Direktur Eksekutif Departemen Komunikasi BI Onny Widjanarko mengatakan, defisit neraca transaksi berjalan pada triwulan I sebesar 7,0 miliar dolar AS atau 2,6 persen dari Produk Domestik Bruto (PDB). Jumlah ini lebih rendah dibandingkan dengan defisit pada triwulan sebelumnya yang mencapai 9,2 miliar dolar AS atau 3,6 persen dari PDB.

“Penurunan defisit neraca transaksi berjalan terutama didukung oleh peningkatan surplus neraca perdagangan barang sejalan dengan peningkatan surplus neraca perdagangan nonmigas dan perbaikan defisit neraca perdagangan migas,” ujarnya di Jakarta, Jumat (10/5).

Menurut dia, hal tersebut dipengaruhi oleh penurunan impor yang lebih dalam dibandingkan penurunan ekspor. Ini sejalan dengan kebijakan pemerintah untuk melakukan pengendalian impor beberapa komoditas tertentu yang diterapkan sejak akhir 2018.

Berita Terkait : 10 Hari di Indonesia, Wartawan Afrika Cerita Pengalamannya


Sementara itu, defisit neraca jasa mengalami peningkatan karena penurunan surplus jasa perjalanan (travel). Hal ini disebabkan menurunnya jumlah kunjungan wisatawan mancanegara yang menurun sesuai dengan pola musimannya, di tengah impor jasa pengangkutan barang (freight) yang menurun.

Menurut dia, transaksi modal dan finansial pada triwulan I juga mencatat surplus yang cukup tinggi. Kondisi ini mencerminkan optimisme investor terhadap prospek perekonomian domestik.

“Surplus transaksi modal dan finansial pada triwulan I tercatat sebesar 10,1 miliar dolar AS, terutama ditopang oleh aliran masuk investasi langsung yang cukup tinggi. Hal tersebut mencerminkan persepsi positif investor terhadap perekonomian Indonesia,” katanya.

Selain itu, lanjut Onny, berkurangnya risiko ketidakpastian di pasar keuangan global turut menjadi faktor pendorong aliran masuk modal asing dalam bentuk investasi langsung dan investasi portofolio.

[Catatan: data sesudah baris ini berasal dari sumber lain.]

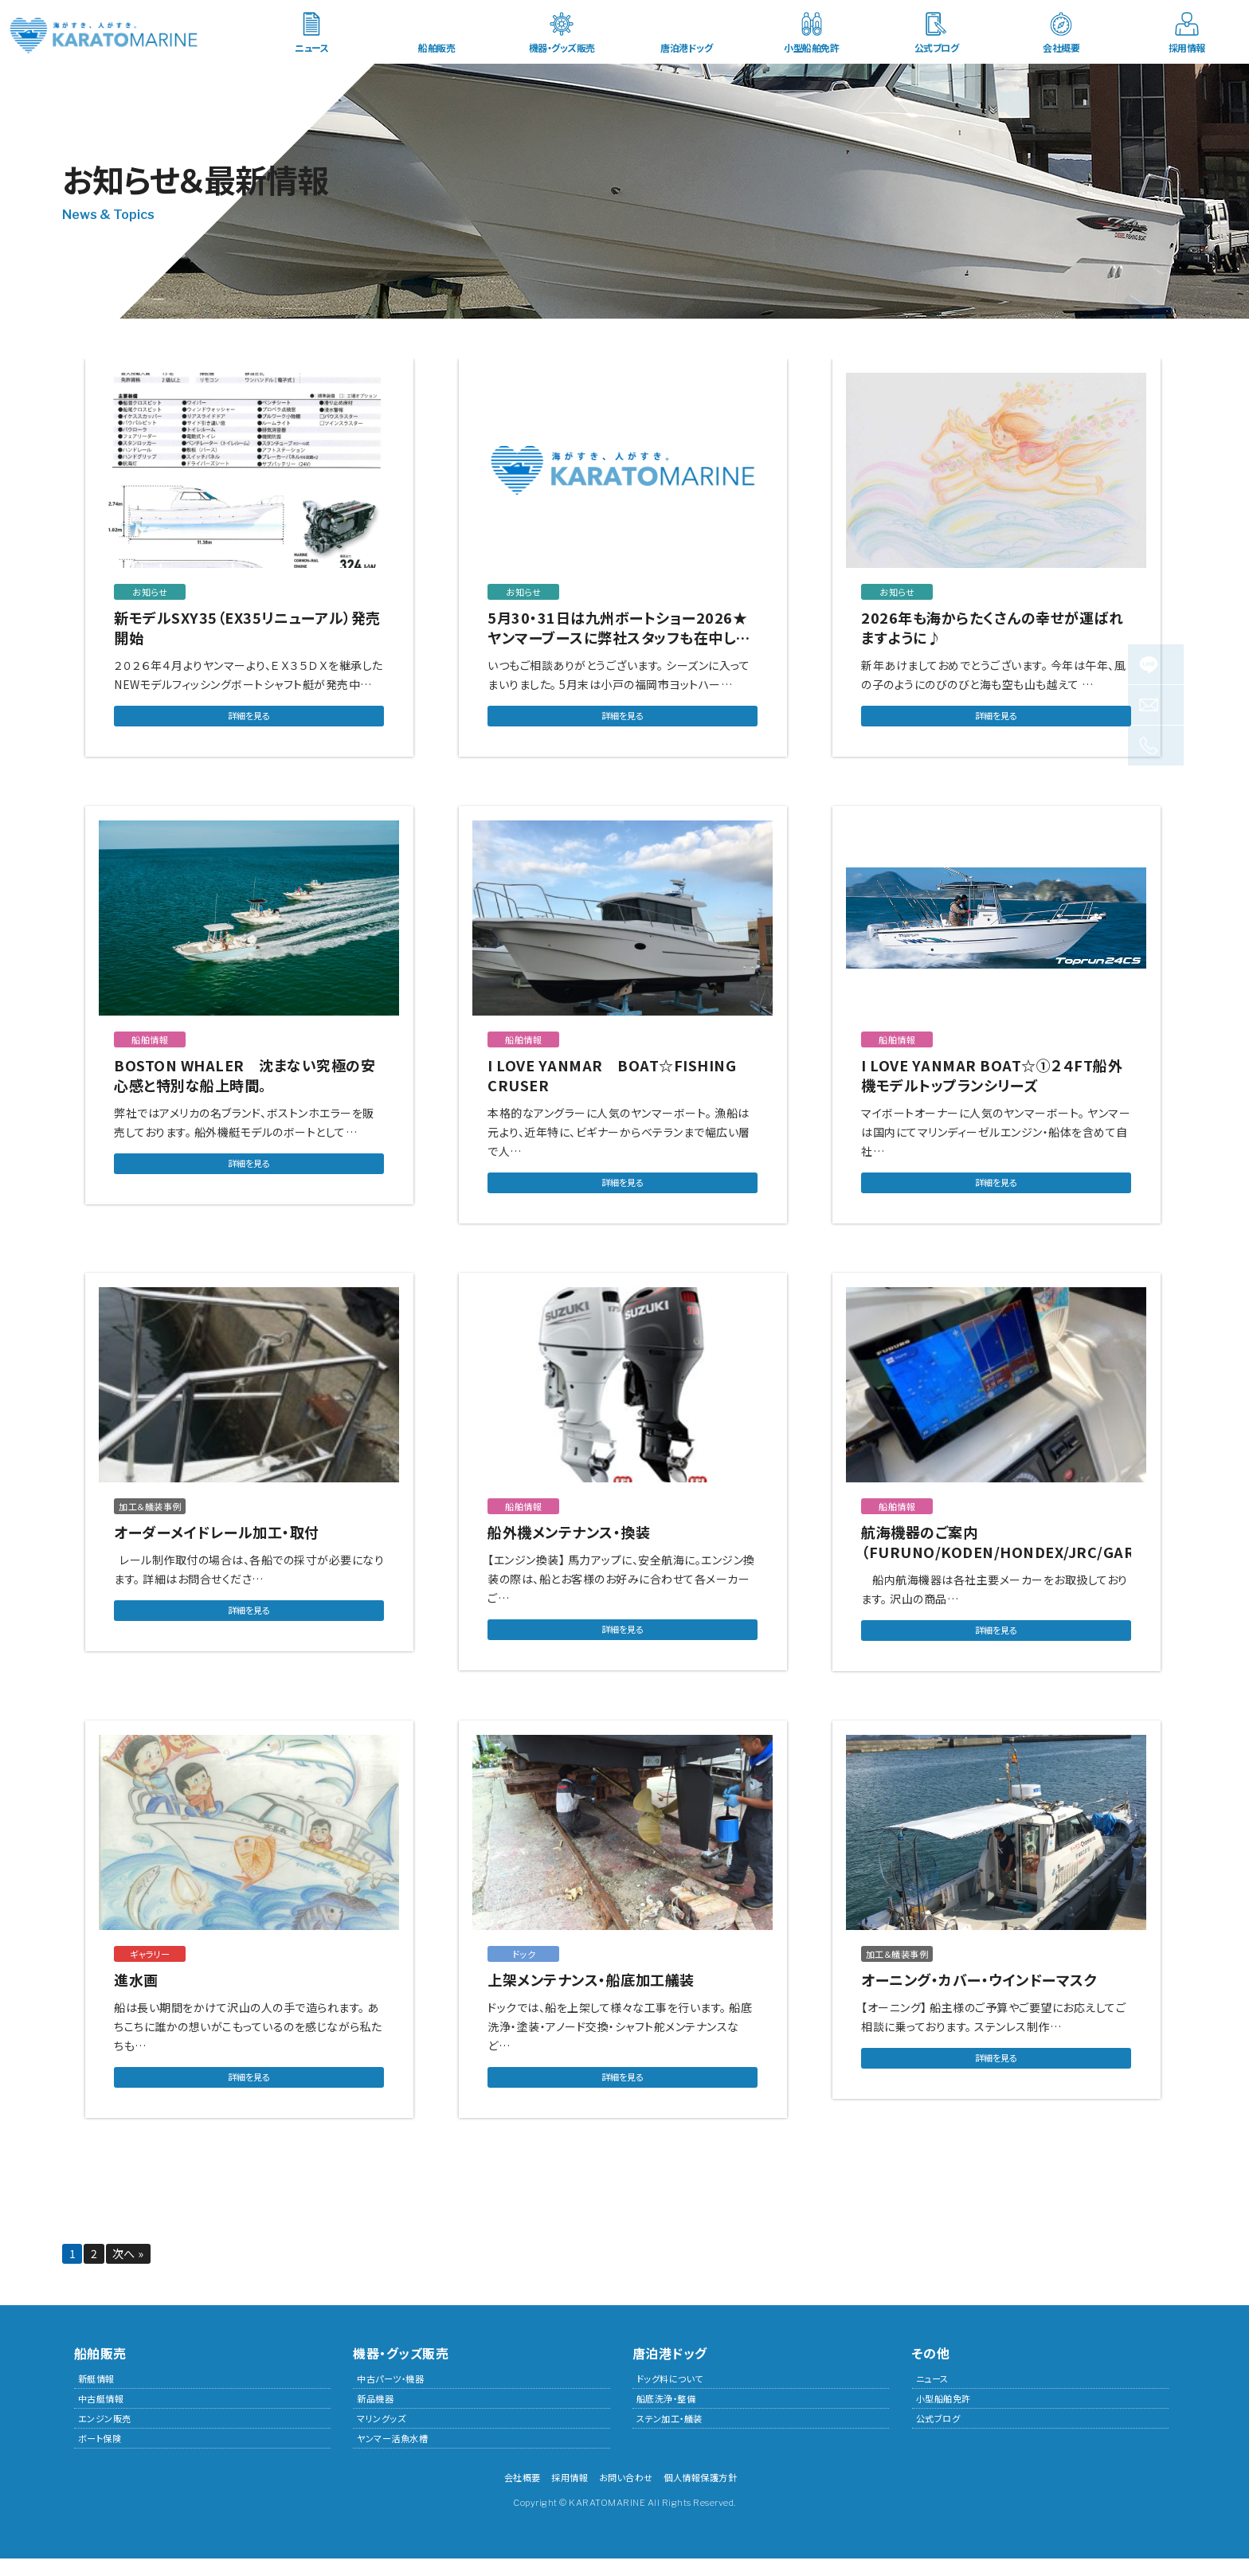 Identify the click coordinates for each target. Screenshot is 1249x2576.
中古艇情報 (101, 2416)
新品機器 (375, 2416)
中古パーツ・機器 (390, 2396)
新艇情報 (96, 2396)
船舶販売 (436, 47)
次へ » (129, 2271)
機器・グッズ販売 (562, 47)
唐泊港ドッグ (686, 47)
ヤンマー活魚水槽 (392, 2455)
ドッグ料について (669, 2396)
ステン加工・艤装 (669, 2435)
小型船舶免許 (811, 47)
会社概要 (1061, 47)
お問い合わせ (626, 2494)
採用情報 (1187, 47)
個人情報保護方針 (700, 2494)
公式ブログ (936, 47)
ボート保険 (100, 2455)
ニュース (311, 47)
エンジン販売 (104, 2435)
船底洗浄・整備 (666, 2416)
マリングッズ (381, 2435)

Surplus transaksi modal dan finansial pada triwulan I tercatat lebih rendah dibandingkan dengan surplus pada triwulan sebelumnya.

Berita Terkait : Sandra Dewi Pernah Alami Janin Tak Berkembang

“Ini sejalan dengan adanya pembayaran obligasi global pemerintah yang jatuh tempo,” paparnya.


Secara keseluruhan, Neraca Pembayaran Indonesia (NPI) pada triwulan I mencatat surplus seiring dengan defisit transaksi berjalan yang membaik dan surplus transaksi modal dan finansial yang cukup tinggi. Surplus NPI pada triwulan I tercatat sebesar 2,4 miliar dolar AS.

“Dengan perkembangan tersebut, posisi cadangan devisa pada akhir Maret 2019 menjadi sebesar 124,5 miliar dolar AS,” katanya.

Jumlah cadangan devisa ini setara dengan pembiayaan 6,8 bulan impor dan utang luar negeri pemerintah serta berada di atas standar kecukupan internasional sekitar tiga bulan impor. Ke depan, kinerja NPI diprakirakan membaik dan dapat terus menopang ketahanan sektor eksternal.

Berita Terkait : Gandeng Kyodai, BNI Genjot Kinerja Remitansi dari Jepang ke Indonesia

“Bank Indonesia akan terus memperkuat koordinasi dengan pemerintah dan otoritas terkait guna memperkuat ketahanan sektor eksternal, termasuk untuk mengendalikan defisit transaksi berjalan sehingga menurun menuju kisaran 2,5 persen dari PDB pada 2019,” katanya.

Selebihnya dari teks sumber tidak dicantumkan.